Saved entries
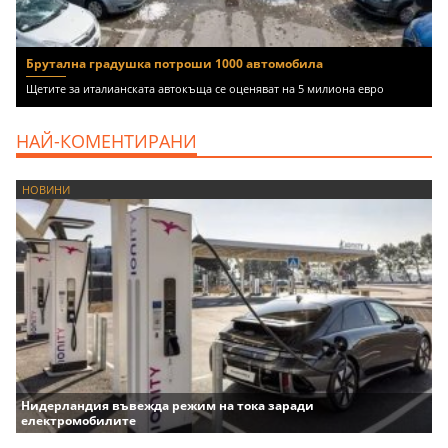
Брутална градушка потроши 1000 автомобила
Щетите за италианската автокъща се оценяват на 5 милиона евро
НАЙ-КОМЕНТИРАНИ
НОВИНИ
Нидерландия въвежда режим на тока заради
електромобилите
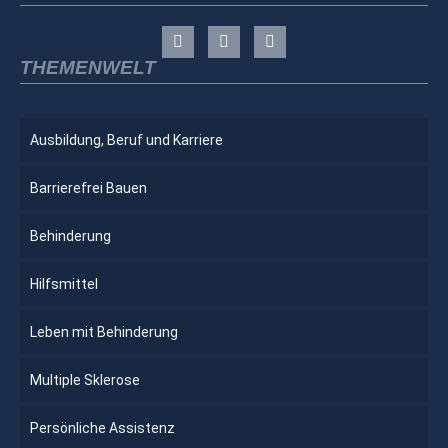
THEMENWELT
Ausbildung, Beruf und Karriere
Barrierefrei Bauen
Behinderung
Hilfsmittel
Leben mit Behinderung
Multiple Sklerose
Persönliche Assistenz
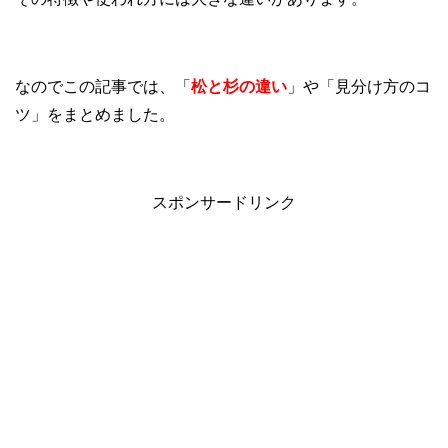
なのでこの記事では、「
松と杉の違い
」や「見分け方のコ
ツ」をまとめました。
スポンサードリンク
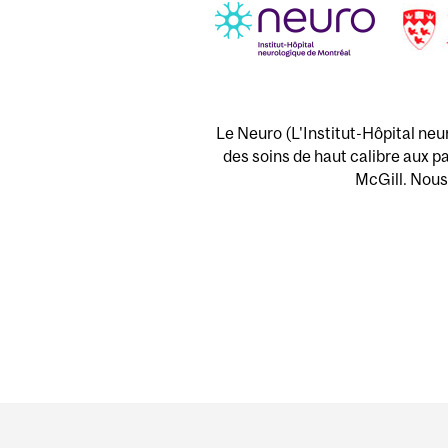
Le Neuro (L'Institut-Hôpital neu
des soins de haut calibre aux pa
McGill. Nous 
Department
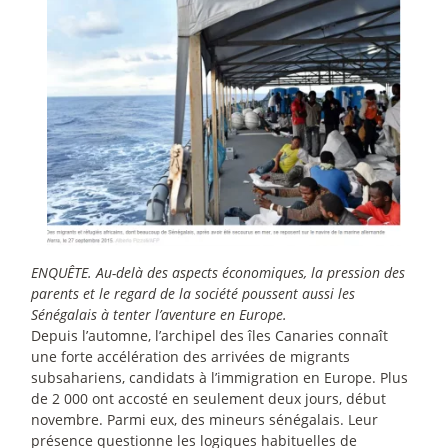
ENQUÊTE. Au-delà des aspects économiques, la pression des
parents et le regard de la société poussent aussi les
Sénégalais à tenter l’aventure en Europe.
Depuis l’automne, l’archipel des îles Canaries connaît
une forte accélération des arrivées de migrants
subsahariens, candidats à l’immigration en Europe. Plus
de 2 000 ont accosté en seulement deux jours, début
novembre. Parmi eux, des mineurs sénégalais. Leur
présence questionne les logiques habituelles de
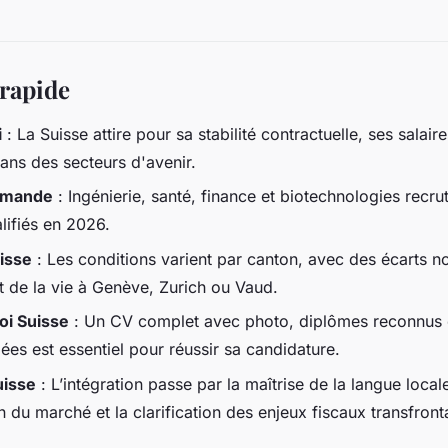
 rapide
i
: La Suisse attire pour sa stabilité contractuelle, ses salaire
ans des secteurs d'avenir.
emande
: Ingénierie, santé, finance et biotechnologies recru
lifiés en 2026.
isse
: Les conditions varient par canton, avec des écarts n
ût de la vie à Genève, Zurich ou Vaud.
oi Suisse
: Un CV complet avec photo, diplômes reconnus e
lées est essentiel pour réussir sa candidature.
uisse
: L’intégration passe par la maîtrise de la langue locale
du marché et la clarification des enjeux fiscaux transfronta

### Problem statement
Copy out, without any pictures, the lines of the records above from the one containing "McGill. Nous" through the final line, both ends included.

### Task solution
McGill. Nous 
Department
ENQUÊTE. Au-delà des aspects économiques, la pression des
parents et le regard de la société poussent aussi les
Sénégalais à tenter l’aventure en Europe.
Depuis l’automne, l’archipel des îles Canaries connaît
une forte accélération des arrivées de migrants
subsahariens, candidats à l’immigration en Europe. Plus
de 2 000 ont accosté en seulement deux jours, début
novembre. Parmi eux, des mineurs sénégalais. Leur
présence questionne les logiques habituelles de
 rapide
i
: La Suisse attire pour sa stabilité contractuelle, ses salaire
ans des secteurs d'avenir.
emande
: Ingénierie, santé, finance et biotechnologies recru
lifiés en 2026.
isse
: Les conditions varient par canton, avec des écarts n
ût de la vie à Genève, Zurich ou Vaud.
oi Suisse
: Un CV complet avec photo, diplômes reconnus e
lées est essentiel pour réussir sa candidature.
uisse
: L’intégration passe par la maîtrise de la langue locale
du marché et la clarification des enjeux fiscaux transfronta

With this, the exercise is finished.